Revision is inexpedient, because the Westminster Confession, as it now reads, is a sufficiently broad and liberal creed. We do not say that it is sufficiently broad and liberal for every man and every denomination ; but it is as broad and liberal for a Calvinist as any Calvinist should desire. For whoever professes Calvinism, professes a precise form of doctrine. He expects to keep with indefinite metes and bounds ; he is not one of those religionists who start from no premises, and come to no conclusions, and hold no tenets. The Presbyterian Church is a Calvinistic Church. 
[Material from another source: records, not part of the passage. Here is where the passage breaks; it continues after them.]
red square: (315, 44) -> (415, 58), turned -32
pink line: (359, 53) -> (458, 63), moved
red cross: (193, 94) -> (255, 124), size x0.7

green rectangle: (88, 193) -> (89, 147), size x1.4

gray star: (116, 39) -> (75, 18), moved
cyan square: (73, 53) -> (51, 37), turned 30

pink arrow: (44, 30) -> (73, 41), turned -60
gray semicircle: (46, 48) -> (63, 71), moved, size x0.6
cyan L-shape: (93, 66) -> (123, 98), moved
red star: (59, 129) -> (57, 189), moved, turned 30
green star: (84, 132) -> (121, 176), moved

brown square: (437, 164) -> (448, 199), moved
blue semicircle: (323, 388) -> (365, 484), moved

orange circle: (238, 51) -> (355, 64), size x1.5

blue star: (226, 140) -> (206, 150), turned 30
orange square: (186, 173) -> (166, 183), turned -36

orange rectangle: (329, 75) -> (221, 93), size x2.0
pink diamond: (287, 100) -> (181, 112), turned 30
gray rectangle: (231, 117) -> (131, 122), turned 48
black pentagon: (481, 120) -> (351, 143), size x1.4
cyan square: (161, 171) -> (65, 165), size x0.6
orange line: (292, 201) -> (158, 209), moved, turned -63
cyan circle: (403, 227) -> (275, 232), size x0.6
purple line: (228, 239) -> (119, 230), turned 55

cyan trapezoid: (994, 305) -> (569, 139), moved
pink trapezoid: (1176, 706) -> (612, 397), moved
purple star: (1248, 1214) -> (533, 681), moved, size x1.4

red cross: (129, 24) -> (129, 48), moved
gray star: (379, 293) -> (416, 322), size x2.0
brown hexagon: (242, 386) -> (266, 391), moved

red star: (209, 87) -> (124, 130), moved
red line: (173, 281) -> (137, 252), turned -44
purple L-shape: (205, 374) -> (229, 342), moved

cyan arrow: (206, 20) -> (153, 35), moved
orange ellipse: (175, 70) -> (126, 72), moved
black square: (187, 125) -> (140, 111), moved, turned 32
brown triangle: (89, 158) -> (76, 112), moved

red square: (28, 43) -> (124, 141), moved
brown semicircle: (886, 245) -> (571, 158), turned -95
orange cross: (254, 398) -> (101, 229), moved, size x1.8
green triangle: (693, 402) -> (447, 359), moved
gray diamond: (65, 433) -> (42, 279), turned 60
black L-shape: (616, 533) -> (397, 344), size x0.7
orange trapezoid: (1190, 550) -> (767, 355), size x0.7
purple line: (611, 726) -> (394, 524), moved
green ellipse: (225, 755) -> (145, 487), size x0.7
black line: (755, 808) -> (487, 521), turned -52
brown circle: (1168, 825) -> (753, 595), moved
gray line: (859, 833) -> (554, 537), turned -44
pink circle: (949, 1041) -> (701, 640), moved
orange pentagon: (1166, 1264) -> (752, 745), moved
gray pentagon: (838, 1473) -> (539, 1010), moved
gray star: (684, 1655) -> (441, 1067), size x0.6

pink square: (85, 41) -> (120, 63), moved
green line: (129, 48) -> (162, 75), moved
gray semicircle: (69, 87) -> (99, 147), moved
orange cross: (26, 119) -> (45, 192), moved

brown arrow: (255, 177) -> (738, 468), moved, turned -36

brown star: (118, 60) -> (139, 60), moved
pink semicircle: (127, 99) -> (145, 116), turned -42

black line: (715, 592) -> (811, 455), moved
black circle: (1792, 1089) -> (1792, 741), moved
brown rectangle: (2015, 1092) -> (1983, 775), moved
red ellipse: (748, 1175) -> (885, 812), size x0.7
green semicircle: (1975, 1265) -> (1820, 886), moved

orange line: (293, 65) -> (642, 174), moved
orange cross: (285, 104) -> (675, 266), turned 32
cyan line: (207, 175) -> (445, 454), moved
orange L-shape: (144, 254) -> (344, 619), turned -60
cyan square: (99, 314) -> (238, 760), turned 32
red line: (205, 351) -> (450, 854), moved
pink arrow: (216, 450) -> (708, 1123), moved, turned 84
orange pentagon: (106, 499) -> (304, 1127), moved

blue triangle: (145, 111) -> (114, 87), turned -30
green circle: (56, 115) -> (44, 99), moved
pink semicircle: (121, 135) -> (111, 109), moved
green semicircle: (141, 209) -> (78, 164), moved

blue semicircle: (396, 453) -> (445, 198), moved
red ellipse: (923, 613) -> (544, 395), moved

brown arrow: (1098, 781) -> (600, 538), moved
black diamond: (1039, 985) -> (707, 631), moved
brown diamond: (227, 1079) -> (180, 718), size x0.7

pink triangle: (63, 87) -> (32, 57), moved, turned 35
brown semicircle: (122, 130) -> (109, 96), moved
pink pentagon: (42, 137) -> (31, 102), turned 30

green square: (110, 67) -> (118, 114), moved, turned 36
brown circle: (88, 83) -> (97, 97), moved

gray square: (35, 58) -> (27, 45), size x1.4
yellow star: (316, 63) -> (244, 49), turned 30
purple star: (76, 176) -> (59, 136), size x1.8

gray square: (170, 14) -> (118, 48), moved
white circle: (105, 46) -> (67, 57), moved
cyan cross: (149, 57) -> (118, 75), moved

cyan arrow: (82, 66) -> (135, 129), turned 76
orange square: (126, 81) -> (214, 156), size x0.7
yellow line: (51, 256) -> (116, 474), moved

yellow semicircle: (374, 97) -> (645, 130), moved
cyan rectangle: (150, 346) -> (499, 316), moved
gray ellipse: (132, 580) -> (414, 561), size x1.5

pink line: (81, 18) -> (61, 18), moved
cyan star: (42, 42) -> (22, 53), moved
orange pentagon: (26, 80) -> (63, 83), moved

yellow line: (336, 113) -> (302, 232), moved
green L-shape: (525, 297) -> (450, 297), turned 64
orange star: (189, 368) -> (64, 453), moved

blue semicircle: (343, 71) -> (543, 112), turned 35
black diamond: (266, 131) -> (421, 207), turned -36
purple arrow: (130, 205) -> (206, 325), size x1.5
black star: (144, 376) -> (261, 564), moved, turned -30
It will be the beginning of its decline, as it already has been of some Calvinistic denominations, when it begins to swerve from this dogmatic position. It must therefore be distinguished among the Churches for doctrinal consistency, comprehensiveness, and firmness. But inside of the metes and bounds established by divine revelation, and to which it has voluntarily confined itself, it has a liberty that is as large as the kingdom of God. It cannot get outside of that kingdom, and should not desire to. 

But within it, it is as free to career as a ship in the ocean, as an eagle in the air. Yet the ship cannot sail beyond the ocean, nor the eagle fly beyond the sky. Liberty within the immeasurable bounds and limits of God's truth is the only true liberty. All else is license. The Westminster Confession, exactly as it now reads, has been the creed of as free and enlarged intellects as ever lived on earth. 

The substance of it was the strong and fertile root of the two freest movements in modern history: that of the Protestant Reformation and that of Republican Government. No Presbyterian should complain that the creed of his Church is narrow and stifling.​

Reactions: Like 2


----------



## Henry Hall (Jan 25, 2020)

This highlights the spurious nature of “Reformed Baptist.”


----------